▶ **What to produce**
Scan the records below for the word "코스프레". Copy each line where it appears.

▶ **Provided entries**
■ ■ ■ ■ ■

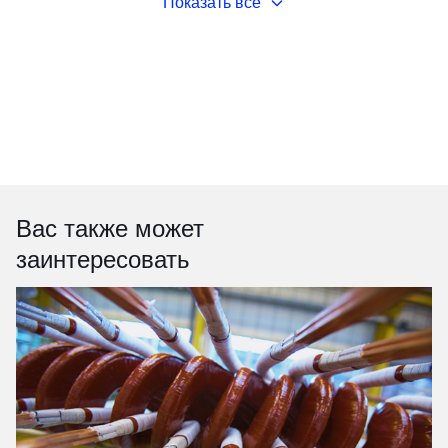
Показать все
Вас также может
заинтересовать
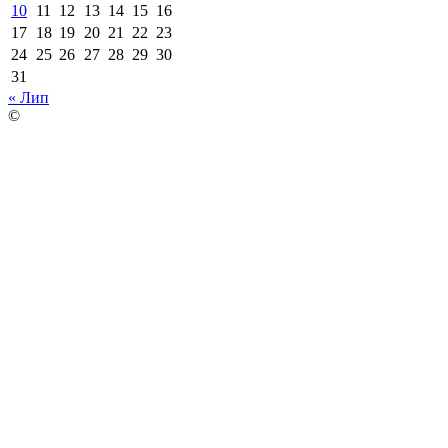
10
11
12
13
14
15
16
17
18
19
20
21
22
23
24
25
26
27
28
29
30
31
« Лип
©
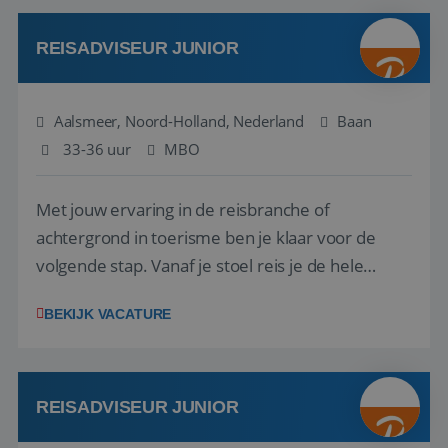
werken: of het nu gaat om vragen ...
REISADVISEUR JUNIOR
Aalsmeer, Noord-Holland, Nederland
Baan
33-36 uur
MBO
Met jouw ervaring in de reisbranche of
achtergrond in toerisme ben je klaar voor de
volgende stap. Vanaf je stoel reis je de hele
wereld over en speel je moeiteloos in op de
BEKIJK VACATURE
wensen van je team, je klant en wat er in de
reiswereld gebeurt. Met je enthousiasme weet je
klanten te overtuigen om die droomreis te
boeken! ...
REISADVISEUR JUNIOR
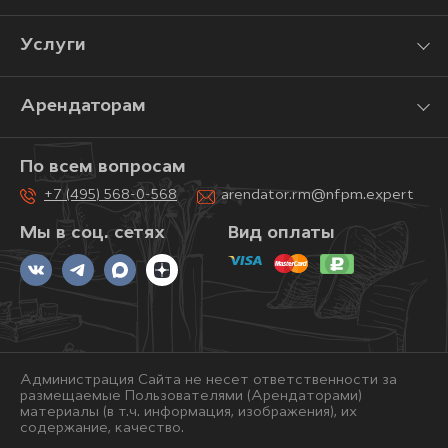
Услуги
Арендаторам
По всем вопросам
+7 (495) 568-0-568
arendator.rm@nfpm.expert
Мы в соц. сетях
Вид оплаты
Администрация Сайта не несет ответственности за
размещаемые Пользователями (Арендаторами)
материалы (в т.ч. информация, изображения), их
содержание, качество.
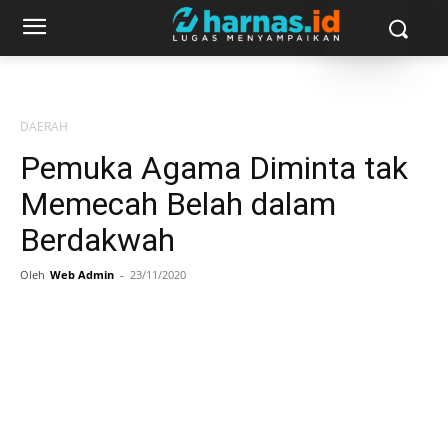
DAERAH
Pemuka Agama Diminta tak
Memecah Belah dalam
Berdakwah
Oleh
Web Admin
-
23/11/2020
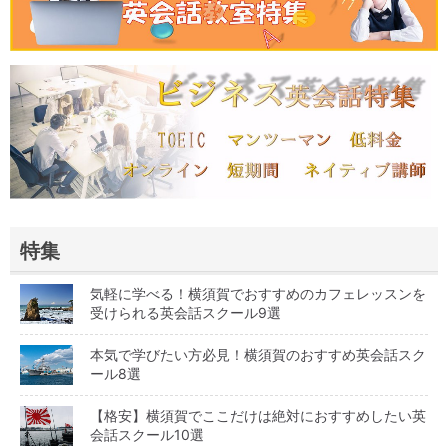
特集
気軽に学べる！横須賀でおすすめのカフェレッスンを
受けられる英会話スクール9選
本気で学びたい方必見！横須賀のおすすめ英会話スク
ール8選
【格安】横須賀でここだけは絶対におすすめしたい英
会話スクール10選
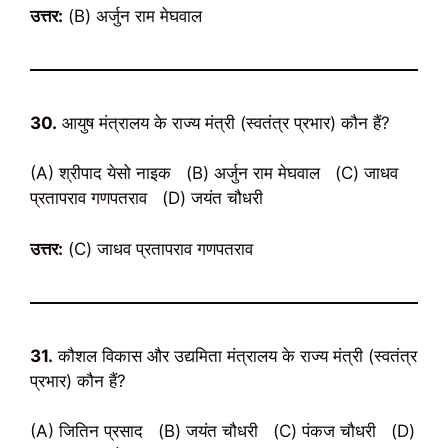
उत्तर:
(B) अर्जुन राम मेघवाल
30.
आयुष मंत्रालय के राज्य मंत्री (स्वतंत्र प्रभार) कौन हैं?
(A) श्रीपाद येसो नाइक (B) अर्जुन राम मेघवाल (C) जाधव
प्रतापराव गणपतराव (D) जयंत चौधरी
उत्तर:
(C) जाधव प्रतापराव गणपतराव
31.
कौशल विकास और उद्यमिता मंत्रालय के राज्य मंत्री (स्वतंत्र
प्रभार) कौन हैं?
(A) जितिन प्रसाद (B) जयंत चौधरी (C) पंकज चौधरी (D)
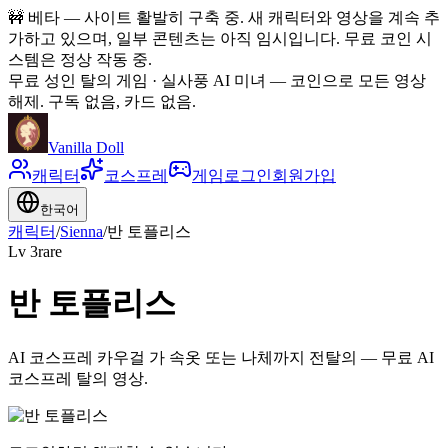
🚧
베타 — 사이트 활발히 구축 중. 새 캐릭터와 영상을 계속 추
가하고 있으며, 일부 콘텐츠는 아직 임시입니다. 무료 코인 시
스템은 정상 작동 중.
무료 성인 탈의 게임 · 실사풍 AI 미녀
—
코인으로 모든 영상
해제. 구독 없음, 카드 없음.
Vanilla Doll
캐릭터
코스프레
게임
로그인
회원가입
한국어
캐릭터
/
Sienna
/
반 토플리스
Lv
3
rare
반 토플리스
AI 코스프레 카우걸 가 속옷 또는 나체까지 전탈의 — 무료 AI
코스프레 탈의 영상.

■ ■ ■ ■ ■

▶ **Exercise answer**
코스프레
AI 코스프레 카우걸 가 속옷 또는 나체까지 전탈의 — 무료 AI
코스프레 탈의 영상.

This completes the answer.